Note that GCC can completely remove the bodies of functions that are not needed -- for instance if they are
inlined everywhere. Such functions are marked with -, which can be confusing. Use the -fkeep-inline-functions
and -fkeep-static-functions options to retain these functions and allow gcov to properly show their
execution_count.
Some lines of information at the start have line_number of zero. These preamble lines are of the form
-:0:<tag>:<value>
The ordering and number of these preamble lines will be augmented as gcov development progresses --- do not rely
on them remaining unchanged. Use tag to locate a particular preamble line.
The additional block information is of the form
<tag> <information>
The information is human readable, but designed to be simple enough for machine parsing too.
When printing percentages, 0% and 100% are only printed when the values are exactly 0% and 100% respectively.
Other values which would conventionally be rounded to 0% or 100% are instead printed as the nearest non-boundary
value.
When using gcov, you must first compile your program with a special GCC option --coverage. This tells the
compiler to generate additional information needed by gcov (basically a flow graph of the program) and also
includes additional code in the object files for generating the extra profiling information needed by gcov.
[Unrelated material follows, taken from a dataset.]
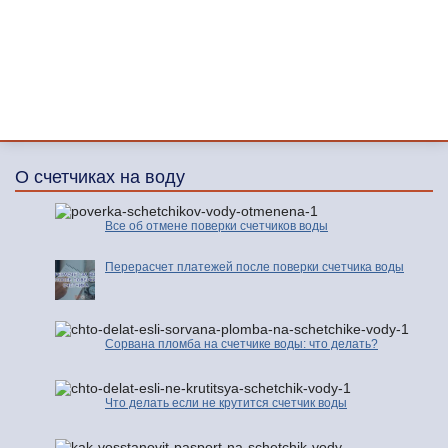
О счетчиках на воду
Все об отмене поверки счетчиков воды
Перерасчет платежей после поверки счетчика воды
Сорвана пломба на счетчике воды: что делать?
Что делать если не крутится счетчик воды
These additional files are placed in the directory where the object file is located.
Running the program will cause profile output to be generated. For each source file compiled with
-fprofile-arcs, an accompanying .gcda file will be placed in the object file directory.
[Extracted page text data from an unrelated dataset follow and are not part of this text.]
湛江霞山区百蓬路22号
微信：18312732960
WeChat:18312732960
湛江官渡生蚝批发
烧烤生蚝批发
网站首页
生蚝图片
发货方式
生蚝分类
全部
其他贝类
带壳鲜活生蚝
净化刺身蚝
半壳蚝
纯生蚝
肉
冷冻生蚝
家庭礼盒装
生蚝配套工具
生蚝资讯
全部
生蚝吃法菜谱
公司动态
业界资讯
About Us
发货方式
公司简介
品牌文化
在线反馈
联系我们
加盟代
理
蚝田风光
Running gcov with your program's source file names as arguments will now produce a listing of the code along with
frequency of execution for each line. For example, if your program is called tmp.cpp, this is what you see when
you use the basic gcov facility:
$ g++ --coverage tmp.cpp -c
$ g++ --coverage tmp.o
$ a.out
$ gcov tmp.cpp -m
File 'tmp.cpp'
Lines executed:92.86% of 14
Creating 'tmp.cpp.gcov'
The file tmp.cpp.gcov contains output from gcov. Here is a sample:
-: 0:Source:tmp.cpp
-: 0:Working directory:/home/gcc/testcase
-: 0:Graph:tmp.gcno
-: 0:Data:tmp.gcda
-: 0:Runs:1
-: 0:Programs:1
-: 1:#include <stdio.h>
-: 2:
-: 3:template<class T>
-: 4:class Foo
-: 5:{
-: 6: public:
1*: 7: Foo(): b (1000) {}
------------------
Foo<char>::Foo():
#####: 7: Foo(): b (1000) {}
------------------
Foo<int>::Foo():
1: 7: Foo(): b (1000) {}
------------------
2*: 8: void inc () { b++; }
------------------
Foo<char>::inc():
#####: 8: void inc () { b++; }
------------------
Foo<int>::inc():
2: 8: void inc () { b++; }
------------------
-: 9:
-: 10: private:
-: 11: int b;
-: 12:};
-: 13:
-: 14:template class Foo<int>;
-: 15:template class Foo<char>;
-: 16:
-: 17:int
1: 18:main (void)
-: 19:{
-: 20: int i, total;
1: 21: Foo<int> counter;
-: 22:
1: 23: counter.inc();
1: 24: counter.inc();
1: 25: total = 0;
-: 26:
11: 27: for (i = 0; i < 10; i++)
10: 28: total += i;
-: 29:
1*: 30: int v = total > 100 ? 1 : 2;
-: 31:
1: 32: if (total != 45)
#####: 33: printf ("Failure\n");
-: 34: else
1: 35: printf ("Success\n");
1: 36: return 0;
-: 37:}
Note that line 7 is shown in the report multiple times. First occurrence presents total number of execution of
the line and the next two belong to instances of class Foo constructors. As you can also see, line 30 contains
some unexecuted basic blocks and thus execution count has asterisk symbol.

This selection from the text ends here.